Entre mise en garde et propositions : le contenu de l’article d’Union of Concerned Scientists
L’article publié par l’Union of Concerned Scientists fait d’abord un rappel sur les problématiques qui ont poussé les scientifiques à lancer un premier appel en 1992. L’objectif de l’avertissement de 2017 reste le même que celui de 1992 : faire pression sur la sphère politique pour que des mesures lourdes et efficaces soient prises et mises en œuvre. Les mesures en place sont dénoncées comme étant insuffisantes : « l’humanité a échoué à faire des progrès suffisants dans la résolution de ces défis environnementaux, de façon alarmante, la majeure partie d’entre eux [les indicateurs] régressent » (« humanity has failed to make sufficient progress in generally solving these foreseen environmental challenges, and alarmingly, most of them are getting far worse »). Pour eux, il est impératif de faire pression pour que les gouvernements prennent conscience de l’urgence et considèrent les enjeux environnementaux comme des « impératifs moraux » à la fois pour les générations actuelles et les générations futures. C’est dans une idée de plaidoyer que les scientifiques ont apporté des preuves sous forme de données chiffrées en utilisant les mêmes indicateurs que ceux d’il y a 25 ans.
Une alerte qui s’appuie sur l’étude de 9 indicateurs de l’état de l’environnement

source : Ripple et al, 2017
Le code couleur du document propose une lecture qui compare la période 1960-1992 (en gris clair) et la période 1992-2016 (en gris foncé). Pour cette lecture, faisons attention à l’ordre de grandeur en ordonnée qui n’est pas le même d’un graphique à l’autre afin d’éviter les erreurs de lecture et d’interprétation. Il est constitué de 9 graphiques indépendants :
a. Les émissions des gaz halogènes facteurs de destruction de l’ozone stratosphérique
b. Quantité d’eau potable disponible par personne en m3
c. Nombre de tonnes de poissons pêchées en millions de tonnes
d. Nombre de régions affectées par des « zone morte » maritime (des espaces hypoxiques c’est-à-dire déficitaire en oxygène dissous)
e. Surface forestière en millions d’hectares
f.

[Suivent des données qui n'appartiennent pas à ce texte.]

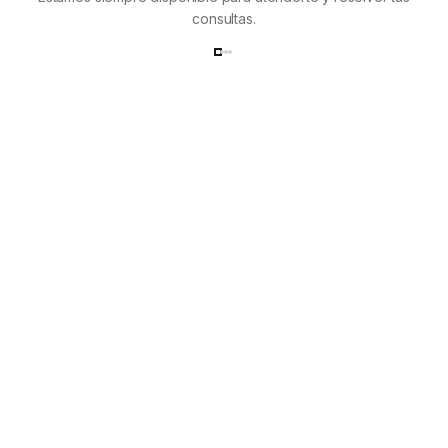
consultas.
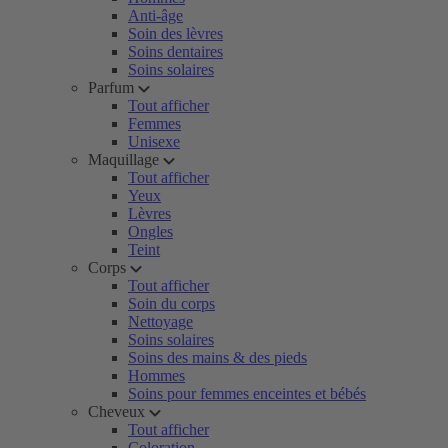
Anti-âge
Soin des lèvres
Soins dentaires
Soins solaires
Parfum
Tout afficher
Femmes
Unisexe
Maquillage
Tout afficher
Yeux
Lèvres
Ongles
Teint
Corps
Tout afficher
Soin du corps
Nettoyage
Soins solaires
Soins des mains & des pieds
Hommes
Soins pour femmes enceintes et bébés
Cheveux
Tout afficher
Coloration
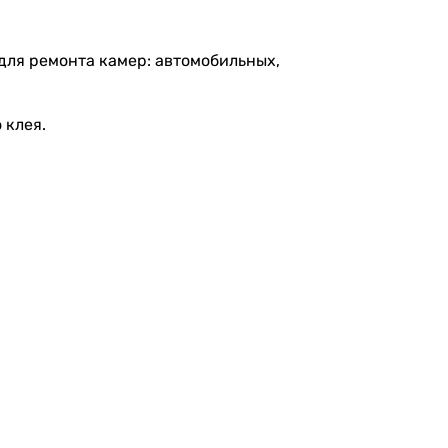
для ремонта камер: автомобильных,
 клея.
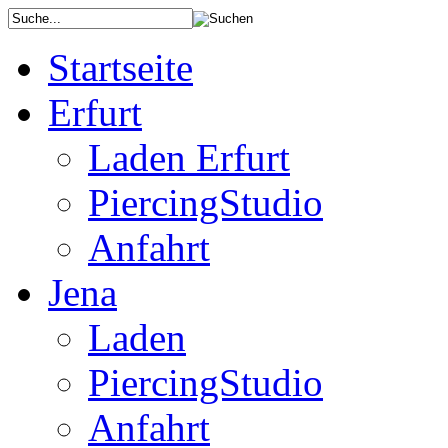
Startseite
Erfurt
Laden Erfurt
PiercingStudio
Anfahrt
Jena
Laden
PiercingStudio
Anfahrt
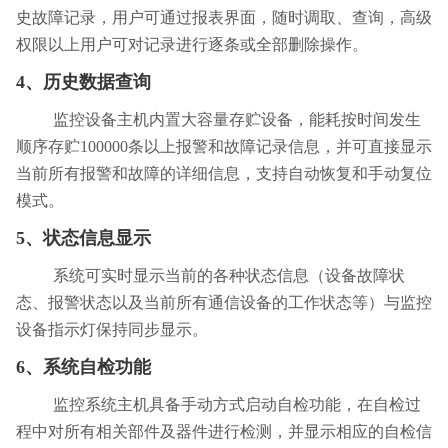
史故障记录，用户可通过报表界面，随时调取、查询，高级
权限以上用户可对记录进行逐条或全部删除操作。
4、
历史数据查询
监控设备主机内置大容量存贮设备，能耗按时间发生
顺序存贮100000条以上报警和故障记录信息，并可直接显示
当前所有报警和故障的详细信息，支持自动恢复和手动复位
模式。
5、
状态信息显示
系统可实时显示当前的各种状态信息（设备故障状
态、报警状态以及当前所有通信设备的工作状态等）与监控
设备指示灯保持同步显示。
6、
系统自检功能
监控系统主机具备手动方式启动自检功能，在自检过
程中对所有相关部件及器件进行检测，并显示相应的自检信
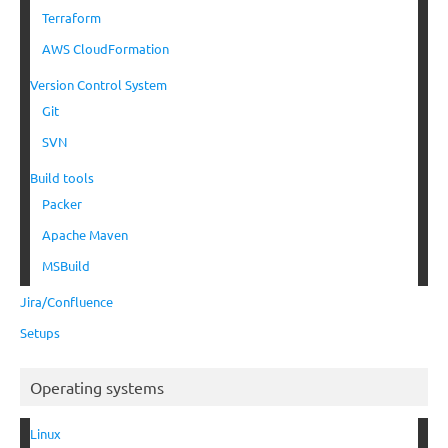
Terraform
AWS CloudFormation
Version Control System
Git
SVN
Build tools
Packer
Apache Maven
MSBuild
Jira/Confluence
Setups
Operating systems
Linux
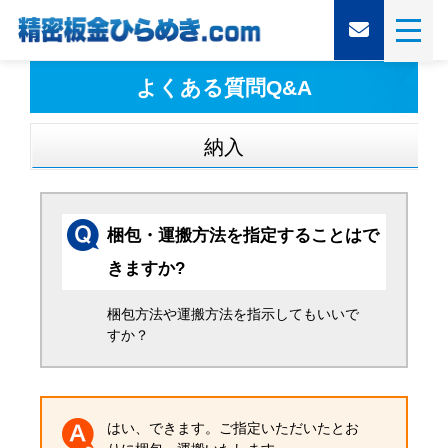
よくある質問Q&A
納入
梱包・運搬方法を指定することはで
きますか?
梱包方法や運搬方法を指示してもいいで
すか？
はい、できます。ご指定いただいたとお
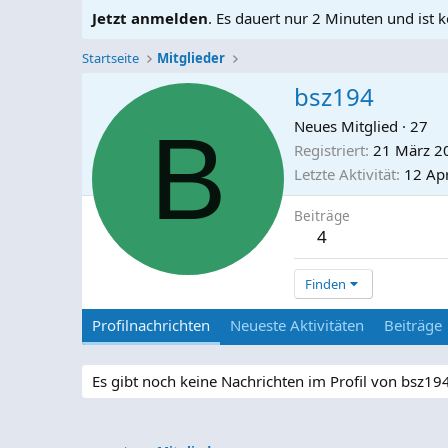
Jetzt anmelden
. Es dauert nur 2 Minuten und ist k
Startseite
Mitglieder
bsz194
B
Neues Mitglied
·
27
Registriert
21 März 2
Letzte Aktivität
12 Apr
Beiträge
4
Finden
Profilnachrichten
Neueste Aktivitäten
Beiträge
Es gibt noch keine Nachrichten im Profil von bsz19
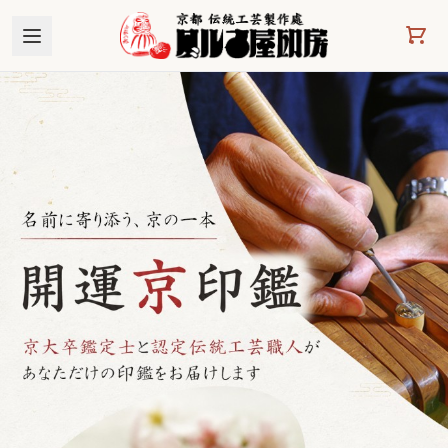
本文へスキップ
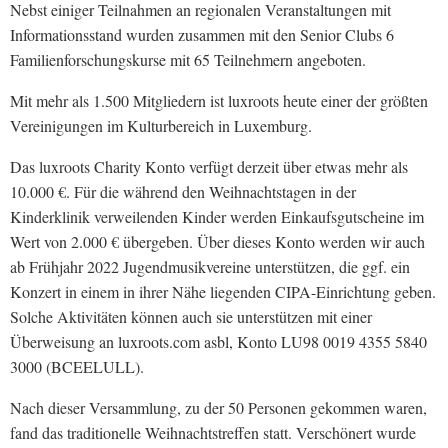
Nebst einiger Teilnahmen an regionalen Veranstaltungen mit
Informationsstand wurden zusammen mit den Senior Clubs 6
Familienforschungskurse mit 65 Teilnehmern angeboten.
Mit mehr als 1.500 Mitgliedern ist luxroots heute einer der größten
Vereinigungen im Kulturbereich in Luxemburg.
Das luxroots Charity Konto verfügt derzeit über etwas mehr als
10.000 €. Für die während den Weihnachtstagen in der
Kinderklinik verweilenden Kinder werden Einkaufsgutscheine im
Wert von 2.000 € übergeben. Über dieses Konto werden wir auch
ab Frühjahr 2022 Jugendmusikvereine unterstützen, die ggf. ein
Konzert in einem in ihrer Nähe liegenden CIPA-Einrichtung geben.
Solche Aktivitäten können auch sie unterstützen mit einer
Überweisung an luxroots.com asbl, Konto LU98 0019 4355 5840
3000 (BCEELULL).
Nach dieser Versammlung, zu der 50 Personen gekommen waren,
fand das traditionelle Weihnachtstreffen statt. Verschönert wurde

Le pourcentage d’espèces vertébrées
g. Les émissions de CO²
h. La variation de température en degrés Celsius
i. Variation de la population humaine et du bétail en million
Sur 9 indicateurs, un seul a des résultats encourageants : la réduction du trou dans la couche d’ozone stratosphérique. Cet indicateur, montre une diminution significative notamment liée à des politiques publiques efficaces sur cette question. Nous pourrions aussi citer l’indicateur à propos des « zones mortes » maritimes comme positif puisque leur nombre diminue depuis 1992, néanmoins les régions touchées restent en grand nombre. Les autres indicateurs sont effectivement alarmants : une disponibilité en eau douce divisée par 2 depuis 1960, les limites d’une pêche soutenable dépassées depuis 1992, la déforestation, les extinctions d’espèces vertébrées et les émissions de CO² qui s’accentuent, des températures qui ne cessent d’augmenter (les effets des accords de Paris signés lors de la COP 21 étant impatiemment attendus) tout comme la population mondiale.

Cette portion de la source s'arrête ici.